In any event, it is not necessary to reach a final conclusion with respect to any of these matters. It was for the jury, on proper direction from the trial judge on the law, to decide whether the cheques or their monetary proceeds belonged, as the indictment alleged, to Angsea or to the appellant on account of Angsea. The only relevant direction that was in fact given at the trial was that:

"our law says that persons to whom property belongs includes the owner and any person who has control of it, so if Gauci came into possession of sums of money which were the proceeds of a cheque drawn by Angsea and that money was in his possession and control for the purpose of paying it to Wade, well, then he would be in possession of the property. That's not really in issue."

Plainly this could not have conveyed to the jury that a fundamental matter for their decision was whether it was Wade rather than Angsea to whom the cheques or their proceeds belonged or for whose account that property was in the possession or under the control of the appellant. His Honour was, as counsel for the appellant candidly confirmed to us, correct in saying that at the trial there was no issue raised about the matter of ownership. Although that would ordinarily be fatal to the success of an appeal, the present case is one in which proof of the element in question is so fundamental to guilt that a trial in which that element was assumed, rather than put to and decided by the jury, cannot be said to have proceeded according to law.

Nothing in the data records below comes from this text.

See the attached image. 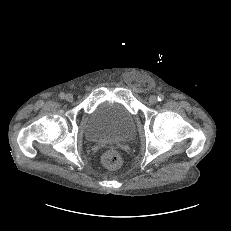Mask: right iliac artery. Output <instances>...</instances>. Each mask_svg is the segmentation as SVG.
<instances>
[{"instance_id": "1", "label": "right iliac artery", "mask_w": 231, "mask_h": 231, "mask_svg": "<svg viewBox=\"0 0 231 231\" xmlns=\"http://www.w3.org/2000/svg\"><path fill=\"white\" fill-rule=\"evenodd\" d=\"M59 97H60L61 99H64V98H65V94H64V93H60Z\"/></svg>"}]
</instances>
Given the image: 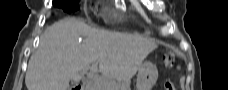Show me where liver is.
<instances>
[{
    "instance_id": "liver-1",
    "label": "liver",
    "mask_w": 228,
    "mask_h": 90,
    "mask_svg": "<svg viewBox=\"0 0 228 90\" xmlns=\"http://www.w3.org/2000/svg\"><path fill=\"white\" fill-rule=\"evenodd\" d=\"M156 48L154 40L139 34L99 30L65 18L41 36L25 84L28 90H68L70 80L79 82L86 67L98 68L109 82L127 83Z\"/></svg>"
}]
</instances>
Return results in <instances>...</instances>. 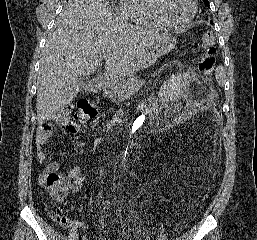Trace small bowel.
<instances>
[{
  "instance_id": "c3829d8e",
  "label": "small bowel",
  "mask_w": 257,
  "mask_h": 240,
  "mask_svg": "<svg viewBox=\"0 0 257 240\" xmlns=\"http://www.w3.org/2000/svg\"><path fill=\"white\" fill-rule=\"evenodd\" d=\"M69 132H75L72 128L68 127ZM52 134L50 132H44L40 130L37 135V159L39 162H43L46 159V153L42 150V146L46 144L51 138ZM59 170V163L57 161H51L48 163L45 173H56ZM64 178L69 181V189L72 193H78L84 183V175L80 167H75L70 170ZM70 226L73 227L74 224L70 223ZM82 240H88L85 236L82 237Z\"/></svg>"
}]
</instances>
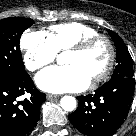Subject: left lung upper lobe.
I'll return each instance as SVG.
<instances>
[{
  "label": "left lung upper lobe",
  "mask_w": 136,
  "mask_h": 136,
  "mask_svg": "<svg viewBox=\"0 0 136 136\" xmlns=\"http://www.w3.org/2000/svg\"><path fill=\"white\" fill-rule=\"evenodd\" d=\"M116 46L117 66L110 80L118 78H131L134 76L133 60L123 40L113 31L108 30Z\"/></svg>",
  "instance_id": "left-lung-upper-lobe-1"
}]
</instances>
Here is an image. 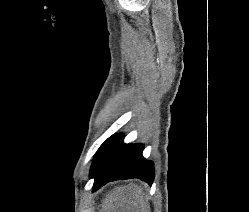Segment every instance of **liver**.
I'll list each match as a JSON object with an SVG mask.
<instances>
[{"label": "liver", "mask_w": 249, "mask_h": 212, "mask_svg": "<svg viewBox=\"0 0 249 212\" xmlns=\"http://www.w3.org/2000/svg\"><path fill=\"white\" fill-rule=\"evenodd\" d=\"M144 198L141 186L129 182L106 194L102 200L101 212H150V206L144 202Z\"/></svg>", "instance_id": "1"}]
</instances>
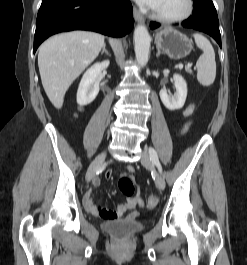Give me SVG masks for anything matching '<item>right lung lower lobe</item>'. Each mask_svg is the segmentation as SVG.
Listing matches in <instances>:
<instances>
[{
	"mask_svg": "<svg viewBox=\"0 0 247 265\" xmlns=\"http://www.w3.org/2000/svg\"><path fill=\"white\" fill-rule=\"evenodd\" d=\"M133 24L128 0H43L36 21L34 53L46 38L59 32L91 30L121 37Z\"/></svg>",
	"mask_w": 247,
	"mask_h": 265,
	"instance_id": "right-lung-lower-lobe-1",
	"label": "right lung lower lobe"
}]
</instances>
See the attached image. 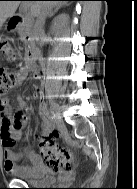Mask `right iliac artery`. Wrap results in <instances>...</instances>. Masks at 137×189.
Masks as SVG:
<instances>
[{
  "mask_svg": "<svg viewBox=\"0 0 137 189\" xmlns=\"http://www.w3.org/2000/svg\"><path fill=\"white\" fill-rule=\"evenodd\" d=\"M39 112L44 118H48L49 122H52V113L46 107H40Z\"/></svg>",
  "mask_w": 137,
  "mask_h": 189,
  "instance_id": "82829eb1",
  "label": "right iliac artery"
}]
</instances>
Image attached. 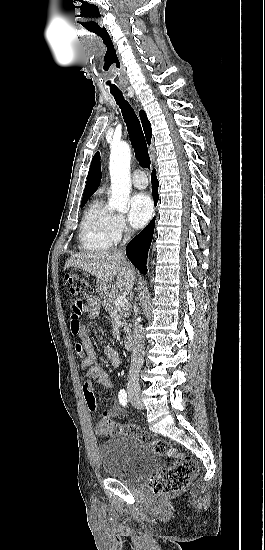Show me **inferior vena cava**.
I'll list each match as a JSON object with an SVG mask.
<instances>
[{
	"label": "inferior vena cava",
	"mask_w": 265,
	"mask_h": 550,
	"mask_svg": "<svg viewBox=\"0 0 265 550\" xmlns=\"http://www.w3.org/2000/svg\"><path fill=\"white\" fill-rule=\"evenodd\" d=\"M127 236L123 240V245L129 241ZM122 254V250L118 251ZM145 333L142 325L136 320L134 322L133 346L131 355V364L129 369V382L138 384L139 373L144 362Z\"/></svg>",
	"instance_id": "inferior-vena-cava-1"
}]
</instances>
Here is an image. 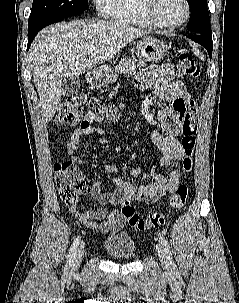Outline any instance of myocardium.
Listing matches in <instances>:
<instances>
[{
	"instance_id": "f54148a6",
	"label": "myocardium",
	"mask_w": 239,
	"mask_h": 303,
	"mask_svg": "<svg viewBox=\"0 0 239 303\" xmlns=\"http://www.w3.org/2000/svg\"><path fill=\"white\" fill-rule=\"evenodd\" d=\"M185 4V16L177 24H166L160 21L156 15V7L158 0H142V9L148 20L157 28L166 29V30H175L182 27L190 18L191 15V6L189 0H183Z\"/></svg>"
}]
</instances>
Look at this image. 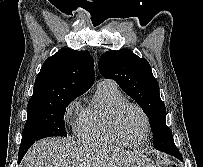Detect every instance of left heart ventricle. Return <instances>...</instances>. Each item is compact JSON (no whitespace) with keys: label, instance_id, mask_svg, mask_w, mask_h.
I'll return each mask as SVG.
<instances>
[{"label":"left heart ventricle","instance_id":"obj_1","mask_svg":"<svg viewBox=\"0 0 203 167\" xmlns=\"http://www.w3.org/2000/svg\"><path fill=\"white\" fill-rule=\"evenodd\" d=\"M118 128L121 134L130 142H139L145 134V124L142 115L135 108H127L120 115Z\"/></svg>","mask_w":203,"mask_h":167}]
</instances>
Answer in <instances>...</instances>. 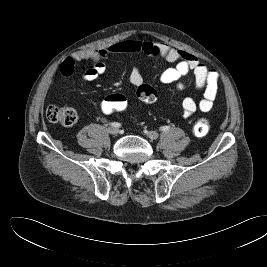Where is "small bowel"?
<instances>
[{"mask_svg": "<svg viewBox=\"0 0 267 267\" xmlns=\"http://www.w3.org/2000/svg\"><path fill=\"white\" fill-rule=\"evenodd\" d=\"M118 54L159 56L168 62H175L174 67L167 68L160 74L159 80L163 84L173 85L177 90H184L188 83L183 81L182 78L192 74L195 88L203 93L202 98L198 102L192 97H186L183 100L182 117L187 119L197 110L201 112L212 110L218 92V72L213 68L205 66L195 56L185 51L172 48L161 41L127 39L105 48L79 51L62 61L60 74L62 77L68 78L73 74L77 61L89 60L92 62V65L83 72L82 78L85 81H94L107 70L104 59ZM143 81L144 78L140 69L134 67L130 74V82L135 86H140Z\"/></svg>", "mask_w": 267, "mask_h": 267, "instance_id": "small-bowel-1", "label": "small bowel"}]
</instances>
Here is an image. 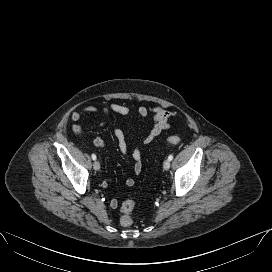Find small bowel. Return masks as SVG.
Wrapping results in <instances>:
<instances>
[{"label":"small bowel","instance_id":"1","mask_svg":"<svg viewBox=\"0 0 272 272\" xmlns=\"http://www.w3.org/2000/svg\"><path fill=\"white\" fill-rule=\"evenodd\" d=\"M99 109L95 106H87L81 110L75 111L72 113L71 118L73 121H79L83 116L86 115H96L98 114ZM102 112L105 116V119L100 122L101 126H107L110 124L111 115H122V116H131L132 111L128 107L121 104H111L108 107H103ZM137 114L140 118L145 119L152 114L153 117V126L148 132V134L142 139V144H150L156 137H158L163 131L169 129L170 118L174 115L172 112L167 109L154 105L151 107L140 106L137 110ZM113 135L117 140L119 151L122 154H127L128 145L126 142L125 134L120 128H113ZM93 144L95 147L102 149L105 147V141L101 137H95L93 139ZM132 157L134 160V173L139 175L142 172V155L139 148H134L132 151ZM125 184L128 187H132L135 184V180L133 178H127ZM103 187H106L107 184L103 183ZM118 206V201L116 199H112L110 201V207L115 209Z\"/></svg>","mask_w":272,"mask_h":272}]
</instances>
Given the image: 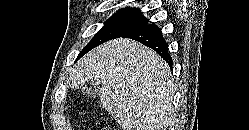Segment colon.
I'll use <instances>...</instances> for the list:
<instances>
[{
	"label": "colon",
	"mask_w": 249,
	"mask_h": 130,
	"mask_svg": "<svg viewBox=\"0 0 249 130\" xmlns=\"http://www.w3.org/2000/svg\"><path fill=\"white\" fill-rule=\"evenodd\" d=\"M101 130H111L105 121L101 122Z\"/></svg>",
	"instance_id": "colon-1"
}]
</instances>
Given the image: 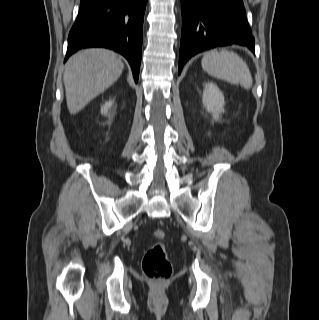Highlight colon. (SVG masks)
<instances>
[{
	"instance_id": "obj_1",
	"label": "colon",
	"mask_w": 319,
	"mask_h": 320,
	"mask_svg": "<svg viewBox=\"0 0 319 320\" xmlns=\"http://www.w3.org/2000/svg\"><path fill=\"white\" fill-rule=\"evenodd\" d=\"M153 236L159 241L153 244L145 253L142 260V269L145 276L151 280H165L172 274V265L167 257L166 246L162 242L166 233L155 230Z\"/></svg>"
}]
</instances>
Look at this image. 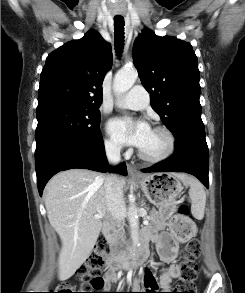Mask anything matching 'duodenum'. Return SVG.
Returning a JSON list of instances; mask_svg holds the SVG:
<instances>
[{
  "label": "duodenum",
  "mask_w": 245,
  "mask_h": 293,
  "mask_svg": "<svg viewBox=\"0 0 245 293\" xmlns=\"http://www.w3.org/2000/svg\"><path fill=\"white\" fill-rule=\"evenodd\" d=\"M115 220L109 219L102 228V234L109 236L114 227ZM147 256L145 244L141 241L138 247V252L135 256L127 257L123 251H118L114 256L107 258V267L111 270L117 269H134L141 265V261Z\"/></svg>",
  "instance_id": "410a0bca"
}]
</instances>
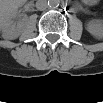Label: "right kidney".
<instances>
[{"label": "right kidney", "instance_id": "1", "mask_svg": "<svg viewBox=\"0 0 103 103\" xmlns=\"http://www.w3.org/2000/svg\"><path fill=\"white\" fill-rule=\"evenodd\" d=\"M17 9V8H16ZM16 9L2 7L0 14V31L4 39L13 40L20 34L21 21L18 24L14 21L17 16Z\"/></svg>", "mask_w": 103, "mask_h": 103}]
</instances>
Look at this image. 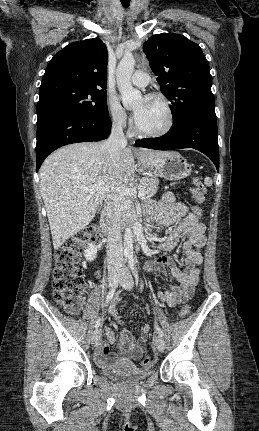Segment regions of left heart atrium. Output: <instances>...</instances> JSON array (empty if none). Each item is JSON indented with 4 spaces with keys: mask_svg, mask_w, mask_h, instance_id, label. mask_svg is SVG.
I'll use <instances>...</instances> for the list:
<instances>
[{
    "mask_svg": "<svg viewBox=\"0 0 259 431\" xmlns=\"http://www.w3.org/2000/svg\"><path fill=\"white\" fill-rule=\"evenodd\" d=\"M141 111H142V107L134 111L135 119L140 115Z\"/></svg>",
    "mask_w": 259,
    "mask_h": 431,
    "instance_id": "1",
    "label": "left heart atrium"
}]
</instances>
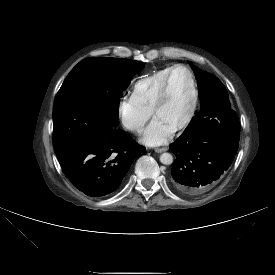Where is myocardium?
<instances>
[{"label": "myocardium", "mask_w": 275, "mask_h": 275, "mask_svg": "<svg viewBox=\"0 0 275 275\" xmlns=\"http://www.w3.org/2000/svg\"><path fill=\"white\" fill-rule=\"evenodd\" d=\"M177 69H183L189 75L191 88H192V102H191V107H190L189 113L186 116V118L180 124H178L176 127L173 128L175 132L185 129L192 122V120L195 116V113H196L197 105H198V89H197L196 80H195V77H194L192 71L187 66L182 65V64H177L171 68L167 77L165 78V81L162 85V88L158 94L157 100H156L155 105L152 110L153 115H156L157 112L160 110V108L165 103L167 96H168V92H169V85H170L171 77Z\"/></svg>", "instance_id": "obj_1"}]
</instances>
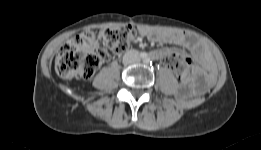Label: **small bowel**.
Returning a JSON list of instances; mask_svg holds the SVG:
<instances>
[{"mask_svg": "<svg viewBox=\"0 0 261 150\" xmlns=\"http://www.w3.org/2000/svg\"><path fill=\"white\" fill-rule=\"evenodd\" d=\"M142 36L147 37L148 40L154 43H162V44H172L178 45L185 49L191 51L196 60L206 69L208 72V77H211L214 72V67L212 63V59L206 49V47L198 41L187 37L181 34H174L165 31L159 30H150V29H141L140 31ZM170 52L168 49L156 50L152 51L150 55L154 59H160L163 61V58ZM199 71V70H198ZM200 86H203V82L200 81L198 83Z\"/></svg>", "mask_w": 261, "mask_h": 150, "instance_id": "1", "label": "small bowel"}]
</instances>
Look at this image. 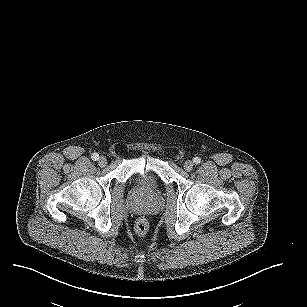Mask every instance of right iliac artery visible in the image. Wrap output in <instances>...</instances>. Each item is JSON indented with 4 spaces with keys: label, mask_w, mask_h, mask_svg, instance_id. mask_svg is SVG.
Here are the masks:
<instances>
[{
    "label": "right iliac artery",
    "mask_w": 307,
    "mask_h": 307,
    "mask_svg": "<svg viewBox=\"0 0 307 307\" xmlns=\"http://www.w3.org/2000/svg\"><path fill=\"white\" fill-rule=\"evenodd\" d=\"M92 159H93L94 161L99 160V155H98L97 153H94V154L92 155Z\"/></svg>",
    "instance_id": "right-iliac-artery-1"
}]
</instances>
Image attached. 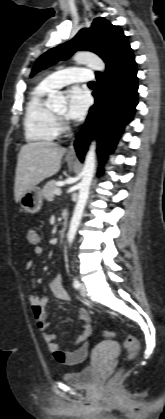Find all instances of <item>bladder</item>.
<instances>
[{
    "label": "bladder",
    "instance_id": "1",
    "mask_svg": "<svg viewBox=\"0 0 165 419\" xmlns=\"http://www.w3.org/2000/svg\"><path fill=\"white\" fill-rule=\"evenodd\" d=\"M62 380L69 386L80 389L93 388L98 380L99 375L93 365L85 366L78 370L66 372L62 375Z\"/></svg>",
    "mask_w": 165,
    "mask_h": 419
}]
</instances>
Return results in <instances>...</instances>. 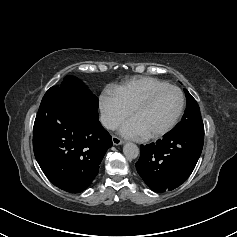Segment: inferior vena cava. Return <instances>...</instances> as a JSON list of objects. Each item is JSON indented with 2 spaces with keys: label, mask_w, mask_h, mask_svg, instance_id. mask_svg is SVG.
<instances>
[{
  "label": "inferior vena cava",
  "mask_w": 237,
  "mask_h": 237,
  "mask_svg": "<svg viewBox=\"0 0 237 237\" xmlns=\"http://www.w3.org/2000/svg\"><path fill=\"white\" fill-rule=\"evenodd\" d=\"M100 122L105 128L110 129V130L117 129L119 125L118 121L115 118L105 115V114H102L100 116Z\"/></svg>",
  "instance_id": "obj_1"
}]
</instances>
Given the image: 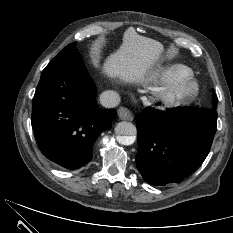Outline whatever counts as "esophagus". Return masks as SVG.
<instances>
[{
  "mask_svg": "<svg viewBox=\"0 0 233 233\" xmlns=\"http://www.w3.org/2000/svg\"><path fill=\"white\" fill-rule=\"evenodd\" d=\"M118 117L121 120H128V121H132L134 119L132 112L126 107H120L118 109Z\"/></svg>",
  "mask_w": 233,
  "mask_h": 233,
  "instance_id": "obj_1",
  "label": "esophagus"
}]
</instances>
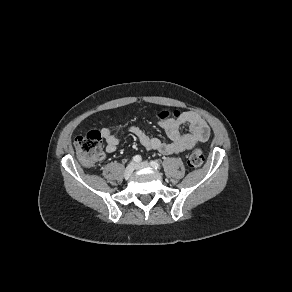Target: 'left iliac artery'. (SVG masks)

The appeal must therefore be allowed. We have considered whether the case is one where a new trial ought to be ordered. In the end we have concluded that it is not. There are two principal reasons for this conclusion. The first is that the prosecution case rests largely on the testimony of a single witness, whose account of what happened reveals some shortcomings that have been noticed. The other is that, on a sober assessment of what happened, it is perhaps more likely than not that the proper inference is that the cheques or their proceeds belonged at the relevant time not to Angsea but to Wade, who was a consenting party to what took place. Angsea must be content with whatever civil remedy against the appellant the law allows it.

It follows that the appeal should be allowed. The verdict and conviction should be set aside; and judgment of acquittal should be entered in favour of the appellant.

This makes it unnecessary to consider several other grounds of appeal that were argued by Mr Glynn on behalf of the appellant.